[Extracted records]
# # # # # # #
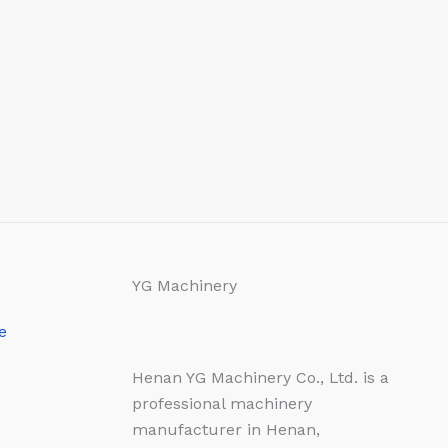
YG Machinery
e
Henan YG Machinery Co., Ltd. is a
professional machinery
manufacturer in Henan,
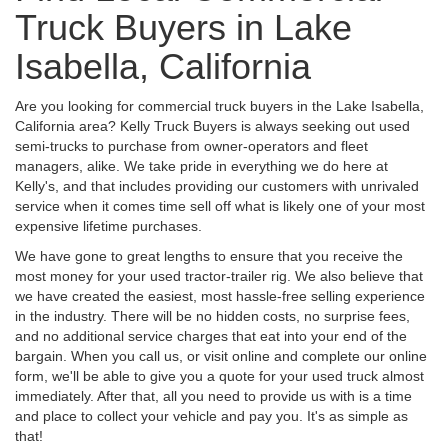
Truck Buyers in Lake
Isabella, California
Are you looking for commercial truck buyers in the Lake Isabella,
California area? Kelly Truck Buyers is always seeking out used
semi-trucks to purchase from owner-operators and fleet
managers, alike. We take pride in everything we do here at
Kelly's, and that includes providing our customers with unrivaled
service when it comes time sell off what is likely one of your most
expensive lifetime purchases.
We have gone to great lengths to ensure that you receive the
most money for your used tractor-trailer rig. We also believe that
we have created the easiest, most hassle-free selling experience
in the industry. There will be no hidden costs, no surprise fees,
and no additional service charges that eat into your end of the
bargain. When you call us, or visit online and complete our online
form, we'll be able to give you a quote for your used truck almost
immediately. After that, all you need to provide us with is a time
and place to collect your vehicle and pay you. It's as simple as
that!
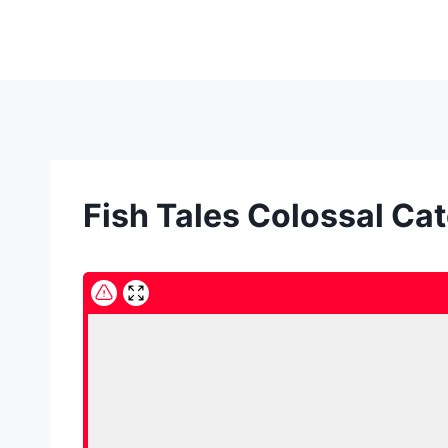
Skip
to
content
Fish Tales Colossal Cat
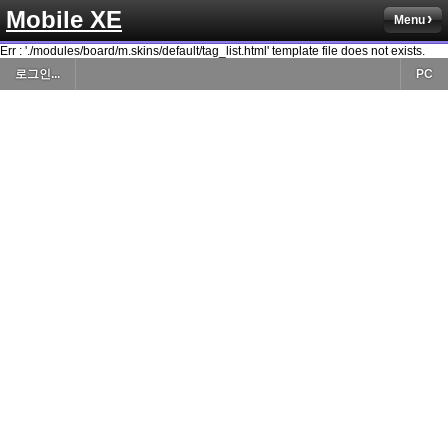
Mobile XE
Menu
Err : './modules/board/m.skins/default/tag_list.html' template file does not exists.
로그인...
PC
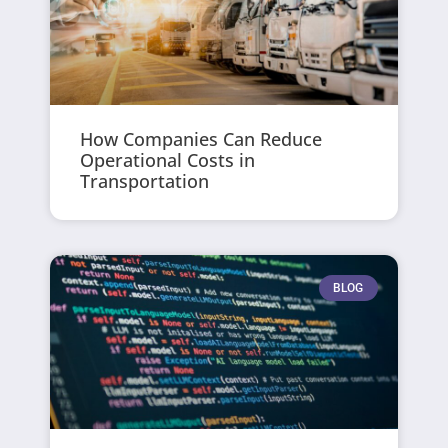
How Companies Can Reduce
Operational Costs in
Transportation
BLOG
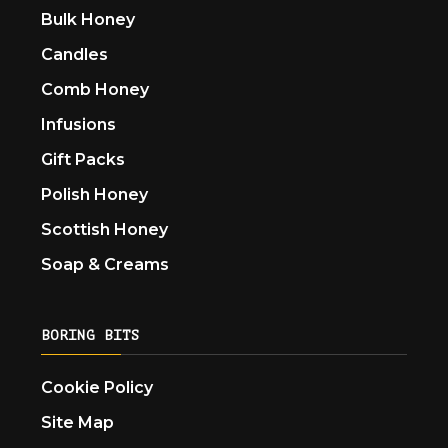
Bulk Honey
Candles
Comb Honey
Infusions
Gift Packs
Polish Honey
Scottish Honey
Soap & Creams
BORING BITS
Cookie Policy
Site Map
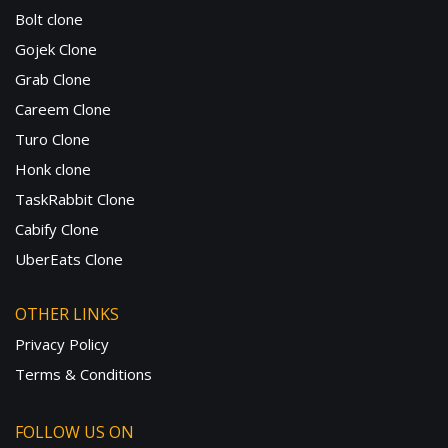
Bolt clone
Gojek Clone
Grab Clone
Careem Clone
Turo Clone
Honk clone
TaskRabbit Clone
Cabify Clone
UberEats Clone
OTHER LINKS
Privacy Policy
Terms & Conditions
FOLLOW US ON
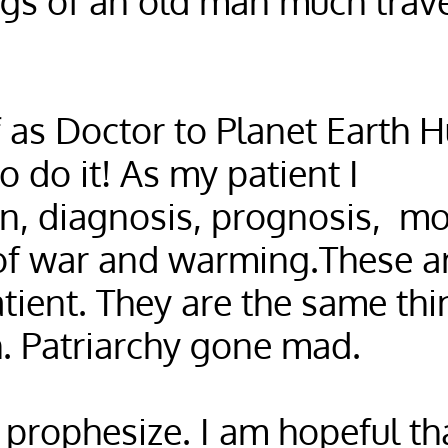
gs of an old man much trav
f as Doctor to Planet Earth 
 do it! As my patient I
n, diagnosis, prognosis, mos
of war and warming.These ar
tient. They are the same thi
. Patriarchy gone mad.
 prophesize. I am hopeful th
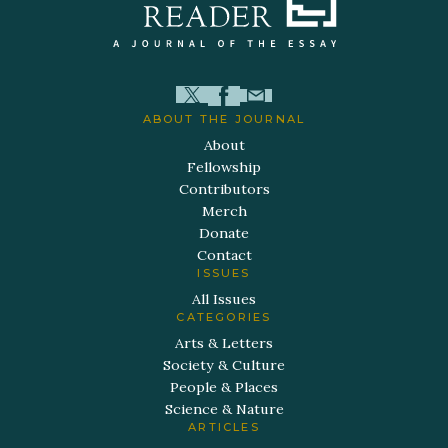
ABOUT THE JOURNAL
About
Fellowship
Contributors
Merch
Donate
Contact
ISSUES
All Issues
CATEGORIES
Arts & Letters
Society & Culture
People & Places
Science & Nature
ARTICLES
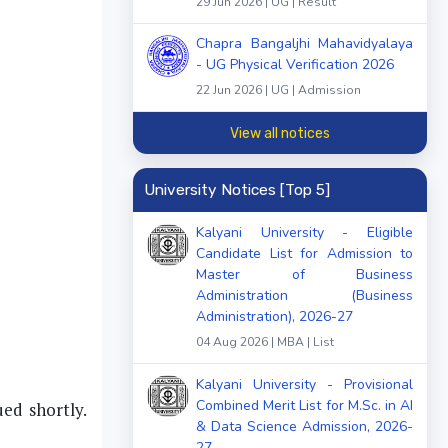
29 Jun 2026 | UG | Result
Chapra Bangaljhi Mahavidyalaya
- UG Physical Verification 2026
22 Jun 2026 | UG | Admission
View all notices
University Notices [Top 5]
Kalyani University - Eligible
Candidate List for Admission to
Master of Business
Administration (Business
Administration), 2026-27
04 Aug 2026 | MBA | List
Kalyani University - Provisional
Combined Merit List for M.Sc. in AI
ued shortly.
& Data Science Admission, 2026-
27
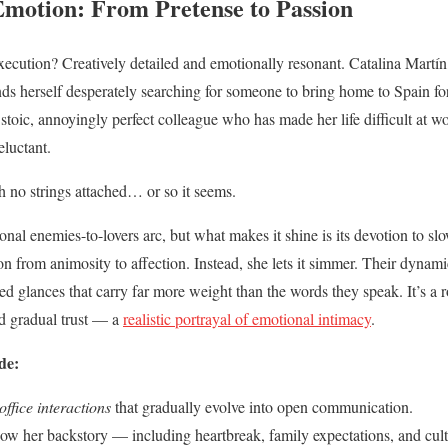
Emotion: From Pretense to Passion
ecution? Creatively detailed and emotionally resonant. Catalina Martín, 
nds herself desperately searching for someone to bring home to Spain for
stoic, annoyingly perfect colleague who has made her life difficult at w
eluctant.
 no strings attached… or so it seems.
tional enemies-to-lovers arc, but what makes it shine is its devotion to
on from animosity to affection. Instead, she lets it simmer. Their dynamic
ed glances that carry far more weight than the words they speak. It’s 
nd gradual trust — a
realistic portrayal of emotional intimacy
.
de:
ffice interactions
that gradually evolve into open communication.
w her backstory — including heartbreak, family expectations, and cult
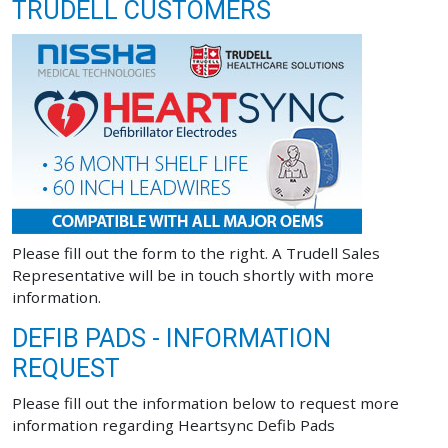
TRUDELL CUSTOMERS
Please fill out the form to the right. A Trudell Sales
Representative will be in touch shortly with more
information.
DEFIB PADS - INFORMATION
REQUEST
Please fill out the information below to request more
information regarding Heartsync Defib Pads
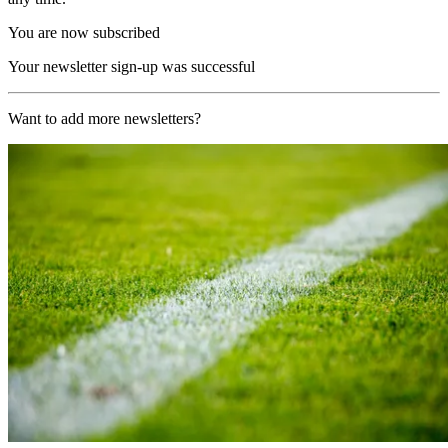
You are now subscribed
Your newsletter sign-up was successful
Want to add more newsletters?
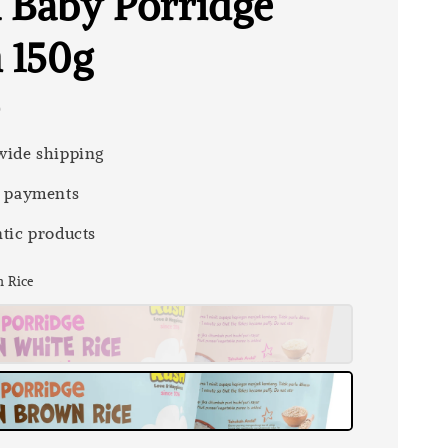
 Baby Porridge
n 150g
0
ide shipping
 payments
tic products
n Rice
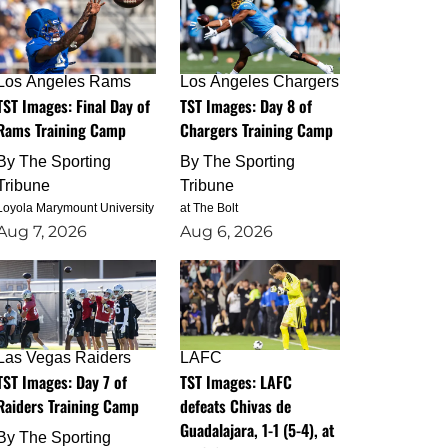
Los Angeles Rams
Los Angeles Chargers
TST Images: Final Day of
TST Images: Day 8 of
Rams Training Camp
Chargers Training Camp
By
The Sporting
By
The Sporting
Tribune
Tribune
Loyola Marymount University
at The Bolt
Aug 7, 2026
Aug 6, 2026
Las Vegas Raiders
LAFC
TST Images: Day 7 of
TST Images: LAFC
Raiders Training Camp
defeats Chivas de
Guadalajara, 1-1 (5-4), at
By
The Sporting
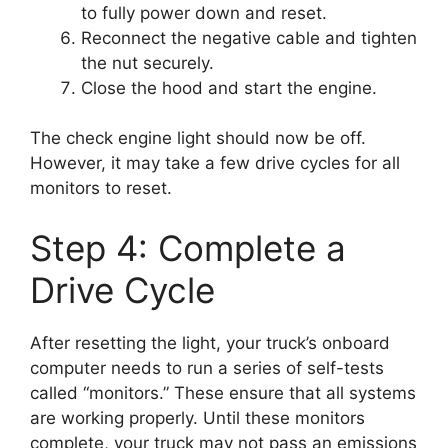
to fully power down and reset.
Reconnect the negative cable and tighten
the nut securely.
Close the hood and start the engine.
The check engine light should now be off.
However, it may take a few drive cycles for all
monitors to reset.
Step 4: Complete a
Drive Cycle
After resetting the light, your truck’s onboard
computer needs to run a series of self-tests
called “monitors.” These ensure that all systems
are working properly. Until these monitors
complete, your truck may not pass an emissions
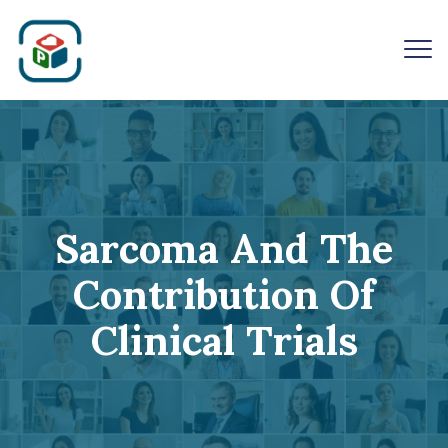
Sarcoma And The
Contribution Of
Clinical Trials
# # # # # # #
→ **EXERCISE BRIEF**
Each line in the data that holds the string "will" should be found and copied.

→ **EXERCISE RESULT**
in the industry. There will be no hidden costs, no surprise fees,
Representative will be in touch shortly with more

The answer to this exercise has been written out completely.